Graduate School, Hebei Medical University , Shijiazhuang, China.
Department of Neurology, Hebei General Hospital , Shijiazhuang, China.
J Clin Exp Neuropsychol. 2020 Aug;42(6):622-633. doi: 10.1080/13803395.2020.1793104. Epub 2020 Jul 22.
The clock-drawing test (CDT) has been used as a screening tool to identify cognitive deficit in patients with dementia. However, it has not been extensively evaluated for categorizing patients with vascular mild cognitive impairment (vMCI). This study aimed to examine the discrimination of vMCI using various CDT scoring methods.

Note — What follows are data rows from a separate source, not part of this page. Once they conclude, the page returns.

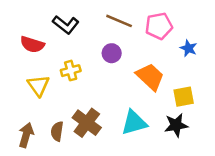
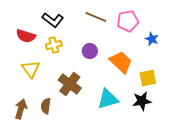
purple circle: (112, 53) -> (90, 51), moved
yellow cross: (71, 71) -> (54, 45), moved
brown cross: (87, 123) -> (70, 84), moved

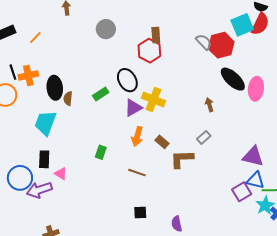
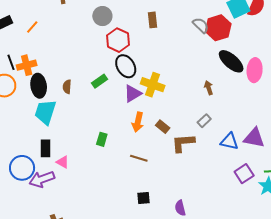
red hexagon: (149, 51) -> (118, 40), moved
black ellipse: (55, 88) -> (39, 86), moved
blue triangle: (256, 180) -> (229, 141), moved

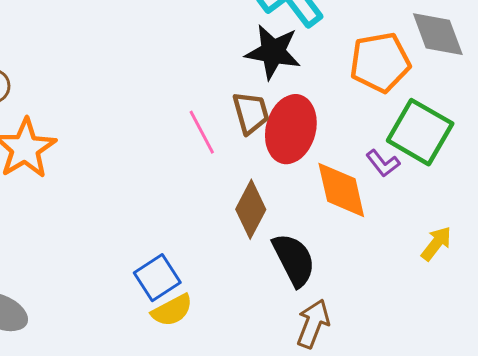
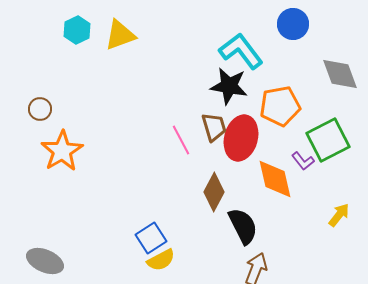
orange pentagon: (380, 62) -> (280, 106), moved
green square: (420, 132) -> (328, 140), turned 33

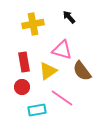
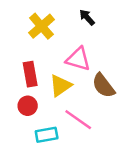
yellow cross: (33, 24) -> (42, 26), turned -30

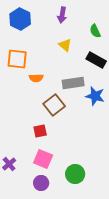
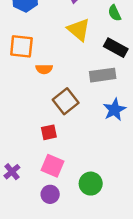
yellow triangle: (65, 45) -> (79, 30), size x1.5
gray rectangle: (73, 83) -> (103, 75), moved
blue star: (95, 96) -> (115, 110), moved, turned 30

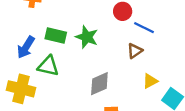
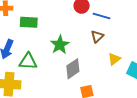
green rectangle: (56, 35) -> (29, 22), moved
green star: (87, 37) -> (60, 45), moved, turned 30

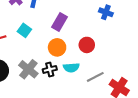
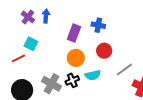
blue cross: (106, 12) -> (98, 25), moved
cyan square: (24, 30) -> (31, 44), moved
gray line: (95, 77) -> (124, 70), moved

A total of 120 vMCI patients and 119 normal control (NC) subjects were tested using three CDT quantitative scoring systems: the one from the Montreal Cognitive Assessment (MoCA) (CDT3) and the systems of Rouleau (CDT10) and Babins (CDT18). We used a revised scoring method to evaluate the effectiveness in differentiating vMCI patients from NC subjects, which combined the CDT10 quantitative score and three qualitative errors with a significantly higher prevalence in vMCI group (called hereinafter CDTcomb, including CDTcomb13 and CDTcomb16 based on different weights of the three error types). The sensitivity and specificity of the CDT methods were determined by the receiver operating characteristic (ROC) curve. The results of the scoring systems were compared with those of the Mini-Mental State Examination (MMSE).
The results of the ROC analyses with the CDT3, CDT10, and CDT18 systems produced a sensitivity of 71.1%, 81.8%, and 60.3%, and a specificity of 66.12%, 58.68%, and 73.55%, respectively, for the diagnosis of vMCI. Compared with the separate MMSE score, the combination of MMSE with the CDT3, CDT10 and CDT18 scores did not increase the sensitivity and specificity. When three qualitative errors were incorporated into the CDT10 quantitative score, CDTcomb13 and CDTcomb16 provided a sensitivity of 87.6% and 86.78%, and a specificity of 74.79% and 80.67%, respectively, in differentiating vMCI patients from the NC group.
Our findings suggest that the combination of CDT quantitative score with qualitative observations of the clock-drawing errors can provide a better discrimination between vMCI patients and cognitively normal subjects.
画钟测验(CDT)已被用作一种筛查工具,以识别痴呆患者的认知缺陷。然而,它尚未在血管性轻度认知障碍(vMCI)患者的分类中得到广泛评估。本研究旨在使用各种 CDT 评分方法来检验 vMCI 的区分能力。
对 120 名 vMCI 患者和 119 名正常对照组(NC)受试者进行了三种 CDT 定量评分系统的测试:来自蒙特利尔认知评估(MoCA)的 CDT3 和 Rouleau(CDT10)系统和 Babins(CDT18)系统。我们使用一种改进的评分方法来评估区分 vMCI 患者和 NC 受试者的效果,该方法结合了 CDT10 定量评分和三种在 vMCI 组中更为常见的定性错误(以下简称 CDTcomb,包括基于三种错误类型不同权重的 CDTcomb13 和 CDTcomb16)。CDT 方法的敏感性和特异性通过接受者操作特征(ROC)曲线确定。评分系统的结果与简易精神状态检查(MMSE)的结果进行了比较。
CDT3、CDT10 和 CDT18 系统的 ROC 分析结果分别产生了 71.1%、81.8%和 60.3%的敏感性和 66.12%、58.68%和 73.55%的特异性,用于诊断 vMCI。与单独的 MMSE 评分相比,将 MMSE 与 CDT3、CDT10 和 CDT18 评分相结合并未提高敏感性和特异性。当将三种定性错误纳入 CDT10 定量评分中时,CDTcomb13 和 CDTcomb16 分别在区分 vMCI 患者和 NC 组时提供了 87.6%和 86.78%的敏感性和 74.79%和 80.67%的特异性。
我们的研究结果表明,CDT 定量评分与画钟错误的定性观察相结合,可以更好地区分 vMCI 患者和认知正常的受试者。